Santiago v. Sansue Realty Corp.

243 A.D.2d 622, 663 N.Y.S.2d 235, 1997 N.Y. App. Div. LEXIS 10239
CourtAppellate Division of the Supreme Court of the State of New York
DecidedOctober 20, 1997
StatusPublished
Cited by28 cases

This text of 243 A.D.2d 622 (Santiago v. Sansue Realty Corp.) is published on Counsel Stack Legal Research, covering Appellate Division of the Supreme Court of the State of New York primary law. Counsel Stack provides free access to over 12 million legal documents including statutes, case law, regulations, and constitutions.

Bluebook
Santiago v. Sansue Realty Corp., 243 A.D.2d 622, 663 N.Y.S.2d 235, 1997 N.Y. App. Div. LEXIS 10239 (N.Y. Ct. App. 1997).

Opinion

In a negligence action to recover damages for personal injuries, the plaintiff appeals from an order of the Supreme Court, Kings County (Vinik, J.), dated August 28, 1996, which granted the defendant’s motion to vacate a judgment of the same court entered February 28, 1996, entered upon the defendant’s failure to appear and answer the complaint, in favor of the plaintiff in the principal sum of $34,000.

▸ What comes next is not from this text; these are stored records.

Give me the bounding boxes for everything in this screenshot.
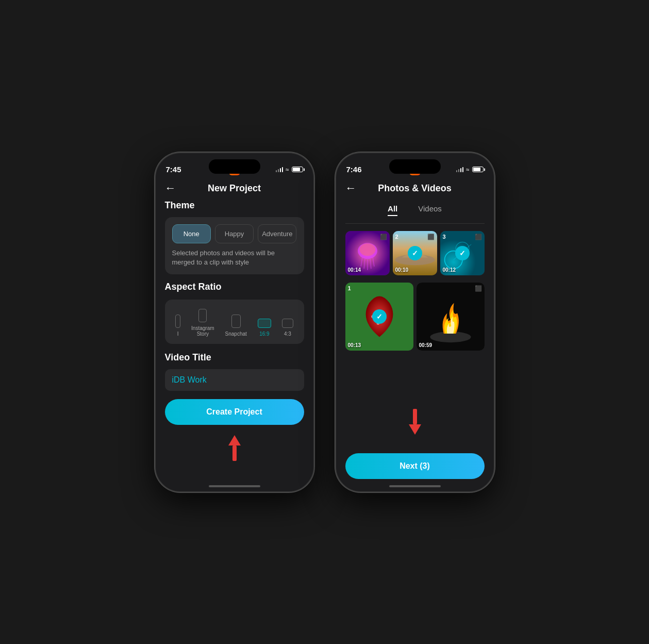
theme-section: None Happy Adventure Selected photos and… [165,217,304,274]
video-icon-5: ⬛ [475,285,482,292]
aspect-label-snapchat: Snapchat [225,331,247,337]
theme-buttons: None Happy Adventure [172,224,297,243]
dynamic-island-1 [209,159,260,174]
phone-1: 7:45 🎬 ≈ ← New Project Theme [155,152,314,492]
photo-number-3: 3 [443,234,446,240]
photo-item-4[interactable]: 1 ✓ 00:13 [345,283,413,351]
photo-item-1[interactable]: ⬛ 00:14 [345,231,390,275]
photo-duration-3: 00:12 [443,267,456,273]
back-button-1[interactable]: ← [165,181,176,195]
aspect-rect-16-9 [258,319,271,328]
signal-icon-2 [456,167,463,172]
screen-content-2: ← Photos & Videos All Videos [336,179,494,491]
up-arrow-shape [228,435,241,461]
aspect-label-16-9: 16:9 [259,331,269,337]
photo-number-2: 2 [395,234,398,240]
aspect-option-snapchat[interactable]: Snapchat [225,315,247,337]
video-icon-3: ⬛ [475,234,482,240]
photo-check-3: ✓ [455,246,470,260]
video-title-label: Video Title [165,352,304,363]
aspect-option-instagram[interactable]: InstagramStory [191,309,214,337]
video-title-section: Video Title iDB Work [165,352,304,391]
tab-bar: All Videos [345,200,485,224]
time-1: 7:45 [166,165,181,174]
status-icons-1: ≈ [276,166,303,173]
down-arrow-shape [409,409,421,435]
down-arrow-stem [413,409,417,424]
theme-adventure-button[interactable]: Adventure [258,224,296,243]
page-title-2: Photos & Videos [378,183,452,194]
photo-number-4: 1 [348,285,351,291]
video-icon-2: ⬛ [427,234,435,240]
down-arrow-annotation [409,409,421,435]
dynamic-island-2 [389,159,441,174]
nav-bar-2: ← Photos & Videos [345,179,485,200]
aspect-rect-snapchat [231,315,241,328]
battery-icon-2 [472,167,484,172]
aspect-ratio-section: I InstagramStory Snapchat 16:9 [165,300,304,344]
photo-item-5[interactable]: ⬛ 00:59 [417,283,485,351]
aspect-options: I InstagramStory Snapchat 16:9 [172,307,297,337]
aspect-option-16-9[interactable]: 16:9 [258,319,271,337]
aspect-ratio-label: Aspect Ratio [165,282,304,292]
wifi-icon-1: ≈ [286,166,289,173]
aspect-label-4-3: 4:3 [284,331,291,337]
tab-all[interactable]: All [388,204,397,216]
create-project-button[interactable]: Create Project [165,399,304,425]
phone-2: 7:46 🎬 ≈ ← Photos & Videos All [335,152,495,492]
theme-description: Selected photos and videos will be merge… [172,249,297,267]
up-arrow-head [228,435,241,445]
photo-bg-5 [417,283,485,351]
time-2: 7:46 [346,165,362,174]
theme-label: Theme [165,200,304,211]
tab-videos[interactable]: Videos [418,204,442,216]
up-arrow-stem [232,445,237,461]
battery-icon-1 [292,167,303,172]
photo-duration-5: 00:59 [419,342,432,348]
aspect-option-i[interactable]: I [175,315,180,337]
signal-icon-1 [276,167,283,172]
down-arrow-head [409,424,421,435]
photo-duration-4: 00:13 [348,342,361,348]
aspect-rect-4-3 [282,319,293,328]
up-arrow-annotation [165,435,304,461]
theme-none-button[interactable]: None [172,224,211,243]
create-btn-wrapper: Create Project [165,399,304,425]
aspect-label-instagram: InstagramStory [191,325,214,337]
photo-grid-row2: 1 ✓ 00:13 ⬛ 00:59 [345,283,485,351]
next-button[interactable]: Next (3) [345,453,485,479]
theme-happy-button[interactable]: Happy [215,224,254,243]
photo-grid-row1: ⬛ 00:14 2 [345,231,485,275]
screen-content-1: ← New Project Theme None Happy Adventure… [156,179,313,491]
photo-duration-2: 00:10 [395,267,409,273]
aspect-label-i: I [177,331,179,337]
back-button-2[interactable]: ← [345,181,357,195]
next-btn-wrapper: Next (3) [345,453,485,479]
svg-point-2 [359,243,375,256]
photo-item-3[interactable]: 3 ⬛ ✓ 00:12 [440,231,485,275]
home-indicator-1 [209,485,260,487]
video-icon-1: ⬛ [380,234,387,240]
photo-item-2[interactable]: 2 ⬛ ✓ 00:10 [393,231,437,275]
wifi-icon-2: ≈ [466,166,470,173]
aspect-rect-instagram [198,309,207,322]
photo-duration-1: 00:14 [348,267,361,273]
video-title-input[interactable]: iDB Work [165,369,304,391]
page-title-1: New Project [208,183,261,194]
nav-bar-1: ← New Project [165,179,304,200]
aspect-option-4-3[interactable]: 4:3 [282,319,293,337]
photo-check-4: ✓ [372,309,387,324]
home-indicator-2 [389,485,441,487]
status-icons-2: ≈ [456,166,484,173]
photo-check-2: ✓ [408,246,422,260]
aspect-rect-i [175,315,180,328]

Ordered that the order is reversed, on the law, with costs, the defendant’s motion to vacate the judgment entered February 28, 1996, is denied, and the judgment is reinstated.

The plaintiff commenced this negligence action to recover damages for personal injuries sustained when she fell outside a building owned by the defendant. Service of the summons and complaint was made on the Secretary of State pursuant to Business Corporation Law § 306. Upon the defendant’s default in appearing and answering the complaint, the plaintiff obtained a default judgment against it. Thereafter, the defendant moved to vacate its default, claiming that it had not received notice of the summons and complaint because the address on file with the Secretary of State had not been its address for more than 25 years. Over the plaintiff’s opposition, the court granted the defendant’s motion and vacated the default. We reverse.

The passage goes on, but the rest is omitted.